The importance of communicating benefits effectively to employees is a long-established and core pillar of any reward strategy. Why invest heavily in providing great benefits if you do not tell your employees about them and, more importantly, how they can get the most from the benefits they have?

Research conducted by Ellipse in August 2017, the Employee benefits research report, presents a mixed picture about how effective employers are with benefits communication. While 32% of employers speak to their staff at least once a month about their benefits, an effective and timely frequency of communication, 28% only communicate with their staff once a year and 7% said they never communicate.

Employers have a role to play in encouraging greater financial protection
The employer has the potential to play a vital role in encouraging employees to maintain adequate financial protection, just as they have done with retirement savings through auto-enrolment.

Employers should not underestimate how valued these benefits are. The same research showed that after a pension, health insurance and then life insurance are the most valued employee benefits.

Communication can also help employees to better understand the value of less familiar benefits, such as income protection insurance for example.

Personalisation is the key to engagement
Providing employees with choice is the key to improved engagement and can form the basis on which to communicate. Static communications explaining what the cover is and how it works should not be overlooked, but prompting employees to review their own cover and adapt it to their needs is likely to be more effective.

Flexible benefits plans are the best place to do this, but even there we find most communications about financial protection are, at best, generic. Employees of different ages, working in different industries, will have different needs and preferences for benefits at different times. Indeed, our research shows that the benefits employees value most differs significantly by industry. These factors should be considered in order to effectively engage employees.

Promoting certain benefits at specific times of the year, for example, or promoting certain benefits over others to particular segments of the workforce, based on the nature of their work, their age or family circumstances, will all help to improve engagement. Lifestyle events could be more proactive, with specific communications tailored to the individual employee prompting them to consider their life cover after the birth of their first child, or purchase of a first home, for example.

Should benefits managers think like marketing managers?

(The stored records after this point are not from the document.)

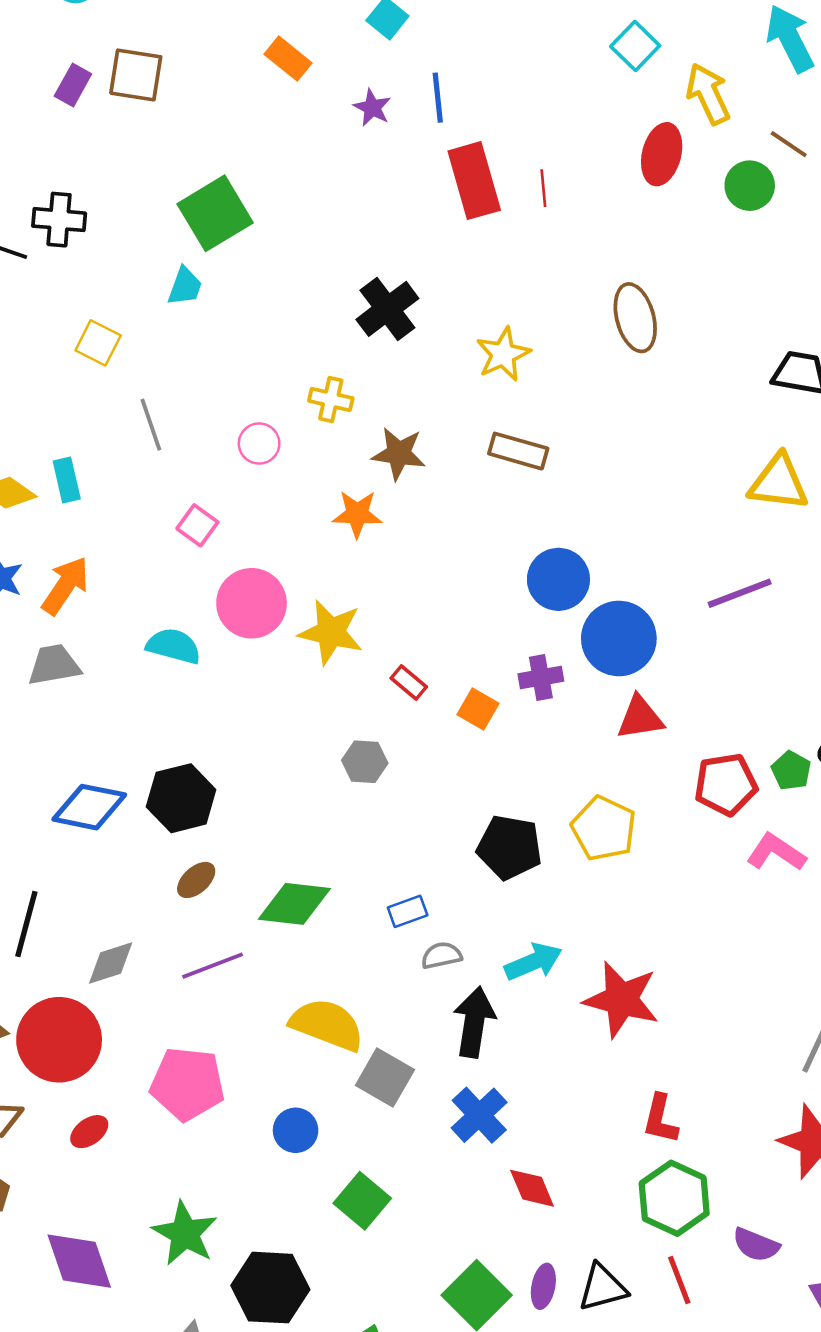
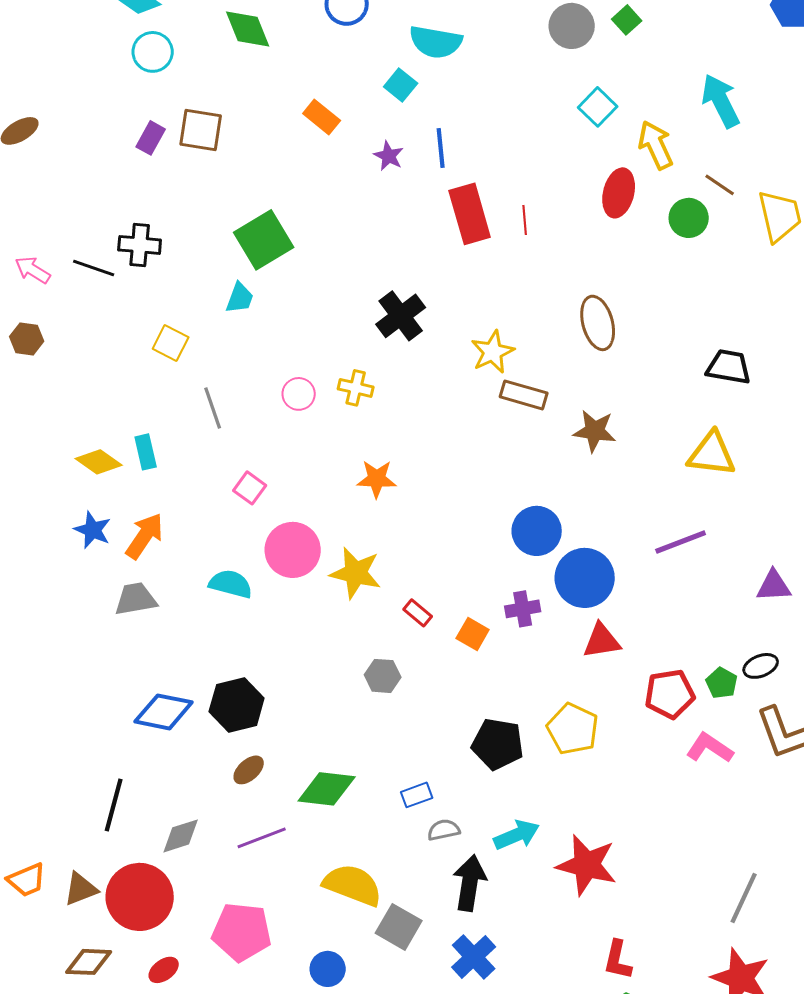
pink circle: (259, 444) -> (299, 394), moved
brown rectangle: (518, 451) -> (524, 395), moved
brown star: (399, 454) -> (595, 431), moved

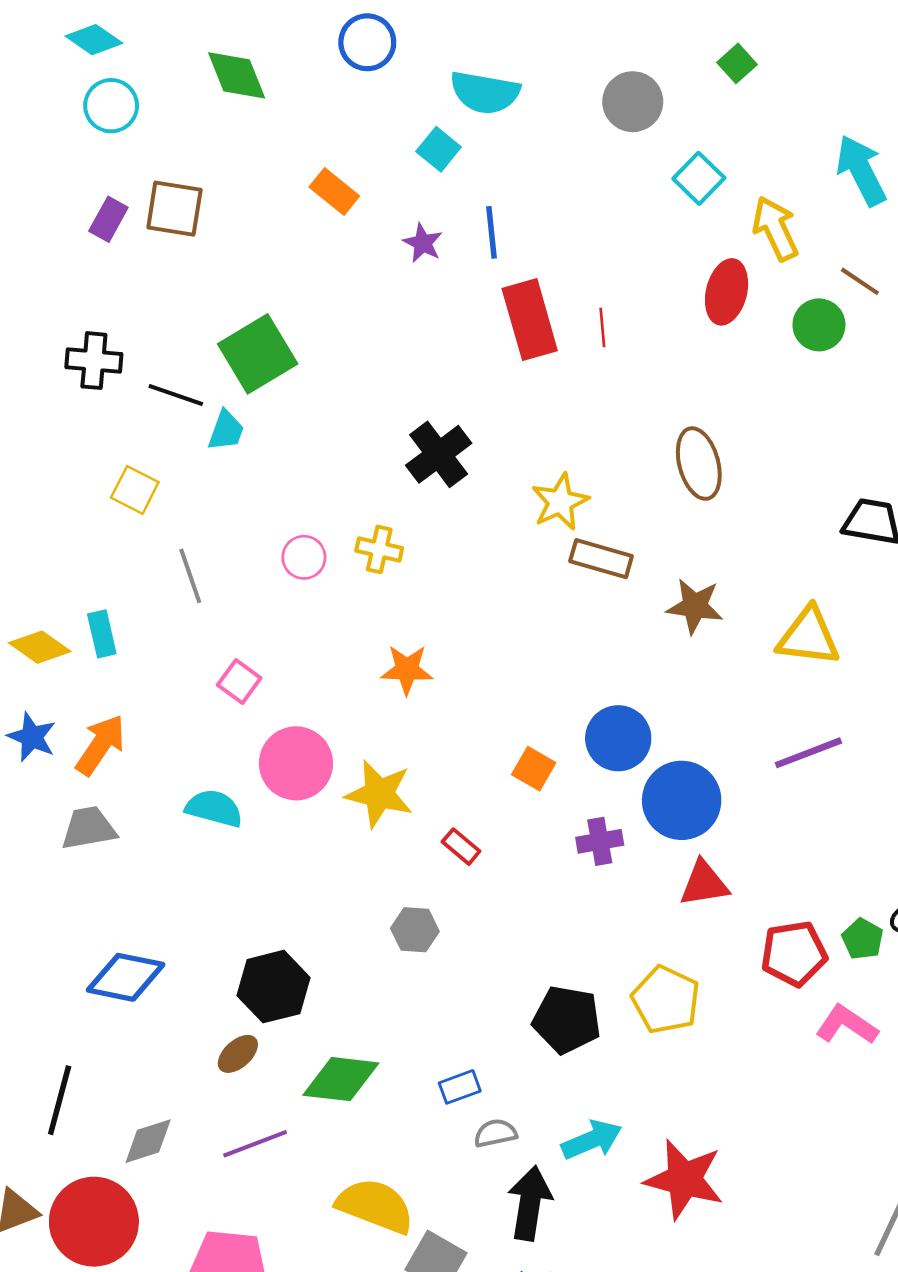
gray circle: (572, 26) -> (633, 102), moved
black line: (94, 268) -> (176, 395), moved
yellow triangle: (712, 454) -> (808, 637), moved
orange square: (473, 634) -> (534, 769), moved
black hexagon: (237, 705) -> (274, 987), moved

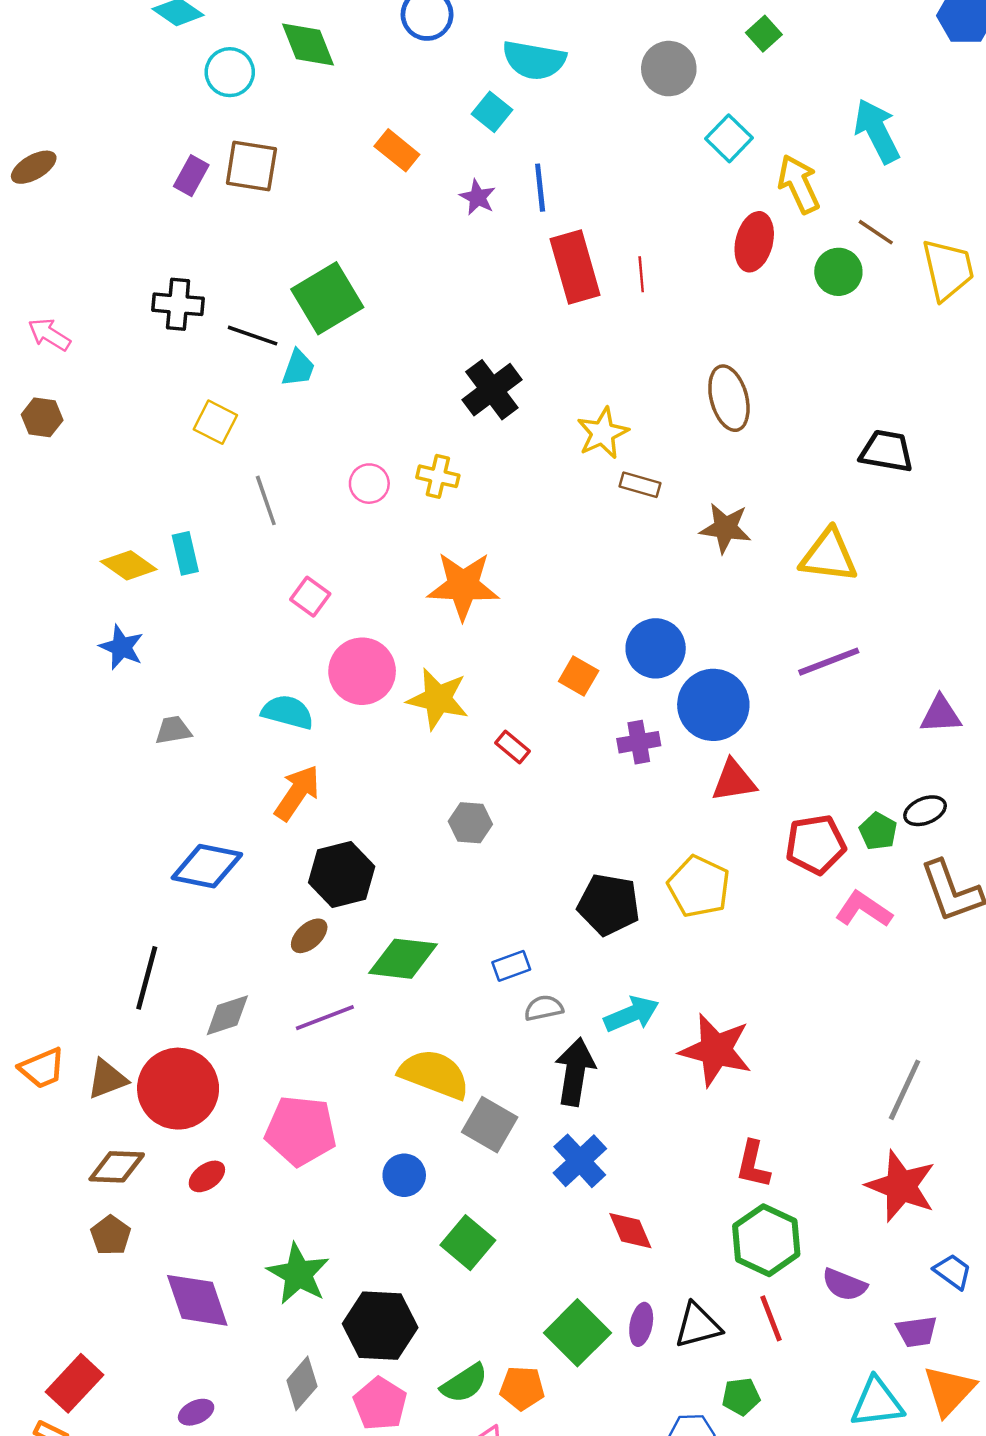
cyan circle: (111, 106) -> (230, 72), moved
brown rectangle: (601, 559) -> (640, 485), size x0.7
orange star: (407, 670) -> (463, 586), size x1.5
orange arrow: (101, 745) -> (297, 793), moved
gray trapezoid: (89, 828) -> (173, 730), size x0.7

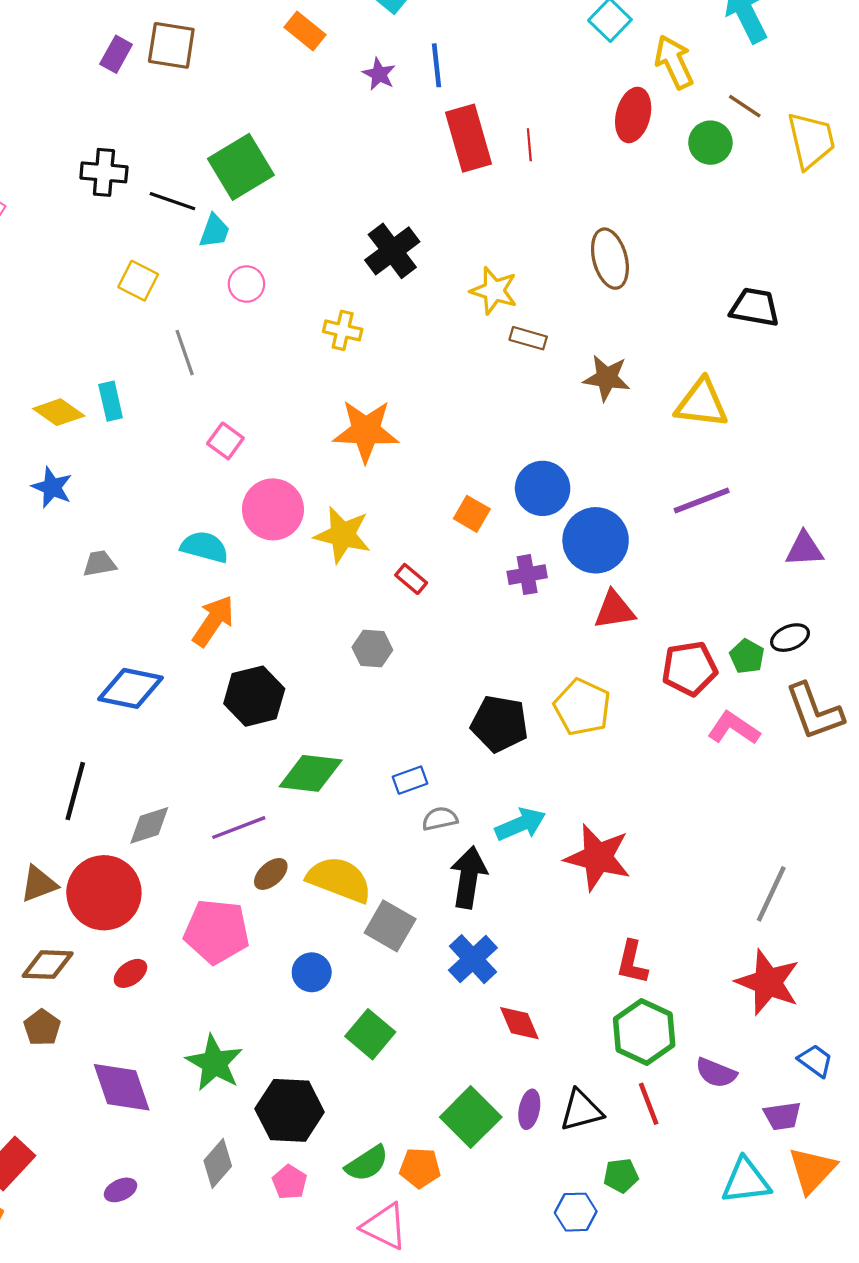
yellow star: (603, 433) -> (494, 291), turned -30
pink circle: (369, 484) -> (246, 284), moved
brown ellipse: (309, 936) -> (271, 874), moved
pink pentagon: (380, 1404) -> (290, 1182), size x0.7

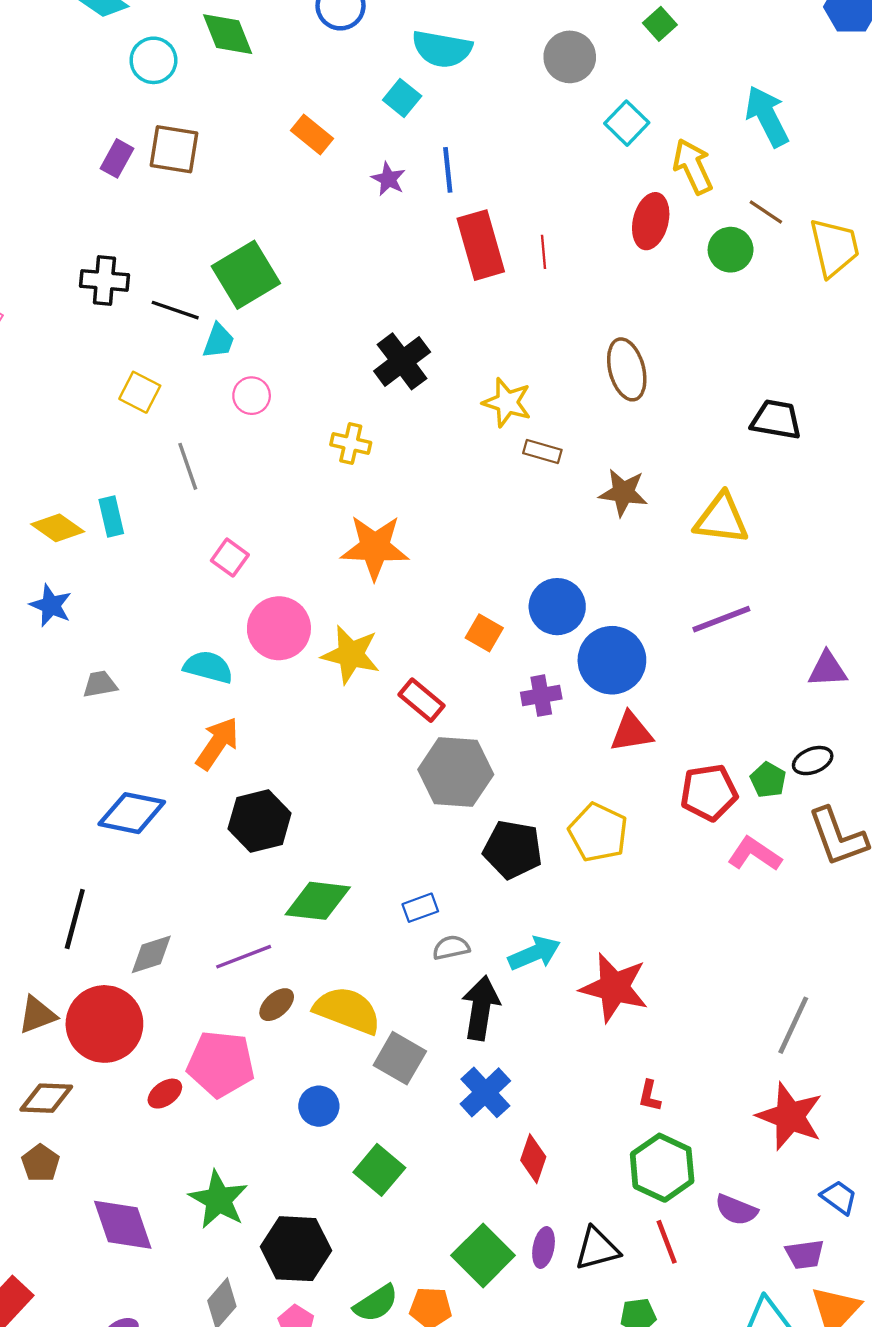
red rectangle: (411, 579) -> (421, 700), size x1.4
gray hexagon: (372, 649) -> (456, 772), moved, size x1.8
red L-shape: (632, 962) -> (650, 1096), size x0.7
red ellipse: (130, 973) -> (165, 1094), moved
red diamond: (519, 1023) -> (533, 1159), turned 42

Among large employers, our research shows that email and and an organisation’s intranet are the most common channels used to communicate benefits, while smaller employers rely on verbal briefings. These choices appear to be driven by what is convenient for the employer, rather than what is most effective to reach employees. A marketing mentality can be useful here. Rather than expecting employees to want to read about their benefits, persuade them to read, watch or hear about their benefits. Using multiple channels which are appropriate and relevant to the demographic of the workforce is also advised because it is inevitable that some methods will connect better with certain employees than others. Analytics can then help to show which techniques are more effective and why.

These techniques are relevant to all benefits, but especially financial protection, an important but not often easily understood set of benefits. New product innovations in this market will be much more effective if combined with better employee engagement driven by thoughtful, novel and effective communications.